Thankfully Flutter comes with a handy CLI (Command Line Interface) that lets us easily do the same tasks that you would on any IDE, such as $ flutter doctor which shows if everything went fine and dandy with our Flutter Installation and checks the latest updates from the Flutter Github repository.

Flutter doctor

So let’s dive in into the CLI to see what we can use on an everyday basis.

Exploring the Help section

Using $ flutter help will show us a long and intimidating list of commands, such as analyze, build, channel, clean, create, install, logs, pub and run, each with a small description. But how can we use each command?

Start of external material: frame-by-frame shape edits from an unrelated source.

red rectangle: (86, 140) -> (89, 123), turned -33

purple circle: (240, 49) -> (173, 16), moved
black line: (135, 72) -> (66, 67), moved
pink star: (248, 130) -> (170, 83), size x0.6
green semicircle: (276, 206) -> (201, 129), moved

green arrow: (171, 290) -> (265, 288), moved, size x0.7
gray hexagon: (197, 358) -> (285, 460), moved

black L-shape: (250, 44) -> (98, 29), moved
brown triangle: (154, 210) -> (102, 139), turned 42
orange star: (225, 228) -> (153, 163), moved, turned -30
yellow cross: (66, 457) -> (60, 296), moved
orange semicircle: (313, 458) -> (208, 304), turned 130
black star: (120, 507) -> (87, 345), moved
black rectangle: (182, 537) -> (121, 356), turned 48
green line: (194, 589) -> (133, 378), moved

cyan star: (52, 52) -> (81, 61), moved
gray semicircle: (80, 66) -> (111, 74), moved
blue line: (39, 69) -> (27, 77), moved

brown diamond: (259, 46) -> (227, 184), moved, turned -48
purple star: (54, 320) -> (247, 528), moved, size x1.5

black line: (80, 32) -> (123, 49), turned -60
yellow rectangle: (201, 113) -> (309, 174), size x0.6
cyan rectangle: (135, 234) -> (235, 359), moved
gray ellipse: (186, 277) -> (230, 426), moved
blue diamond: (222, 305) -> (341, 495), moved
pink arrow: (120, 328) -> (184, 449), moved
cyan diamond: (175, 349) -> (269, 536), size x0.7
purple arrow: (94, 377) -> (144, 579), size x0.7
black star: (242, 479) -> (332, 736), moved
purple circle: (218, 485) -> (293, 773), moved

As with many other CLI, we can use the helpful —help argument after any command to prompt the CLI to show us a small help screen.

Flutter help

In this present case, if we use the following command:

$ flutter analyze --watch --no-pub

We will analyze the code from current Flutter project “/continuously, watching the filesystem for changes/” (—watch) and without getting or updating our dependencies from pub --no-pub.

Running our Projects

When developing any type of application, the one thing every developer needs is to run their code. After all how can we marvel at what we have done (or despair as each new bug tries to underpin our progress)?

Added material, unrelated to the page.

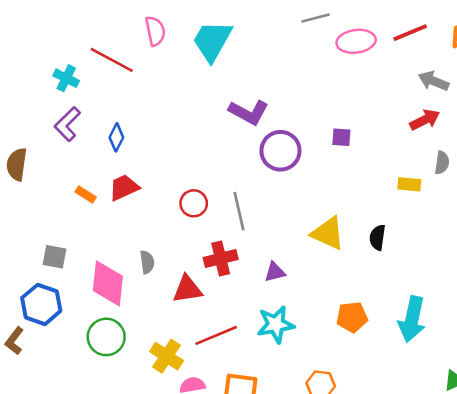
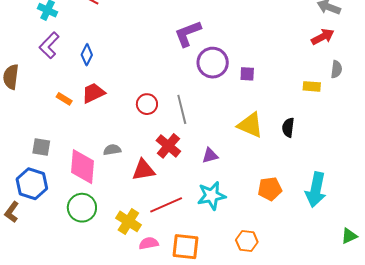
purple L-shape: (249, 112) -> (188, 34), turned 132
purple square: (341, 137) -> (247, 74), moved
red cross: (221, 258) -> (168, 146), turned -35
gray semicircle: (147, 262) -> (112, 150), turned -90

For that, all we have to do is use the simple command:

$ flutter run

Which is simple enough to use, right? But sometimes we may have more than one device (or simulator) connected to our machine, and so the following error message appears:

Flutter run with more than one device attached

So let’s do as we are told and use the correct flag for our device using -d <device id>. Assuming that our device id is emulator-4, we can run our project to that device using:

$ flutter run -d emulator-4

Now, this is where things get interesting. Let’ say that our app users Flavors and we have different entry points for our app: main.dart and main_dev.dart for prod and dev flavors/schemes. How can we run each one of them? Let’s use the —help command and search for arguments that may help us.

Flutter run help

As seen above, we can use the --flavors and -t flags to help us choose a Flavor and an entry point, respectively. As such, we can have two different commands for running our app:

$ flutter run -d emulator-4 -t lib/main_dev.dart --flavor dev

$ flutter run -d emulator-4 -t lib/main.dart --flavor prod

This will get our app up and running! 🚀

But… something is missing.

Flutter is known for the Hot Reload feature, that we can easily access in our favourite IDE, most of the times by clicking in a ⚡ symbol. But how can we do that with the command line? The only reference to hot reload we have is in the --hot argument, but that only lets us enable or disable that function.

If we pay close attention to the console output when we run our app, we see that it does mention the Hot Reload and Hot Restart features. Only, instead of using named arguments, the command line is prompting us to type each character as we need it.

Flutter run output

So let’s follow its instructions and click on r.

Hot reload

And how we can hot restart? Using the Shift key plus the letter r

Hot restart

And that’s it! But, what other functionalities are hidden behind the run command? We can check them out by using the h key.

Flutter run help

So, for instance, if we click on p we will have a helpful UI overlay with the construction guidelines for each widget, which can prove useful when trying to fix nasty UI bugs.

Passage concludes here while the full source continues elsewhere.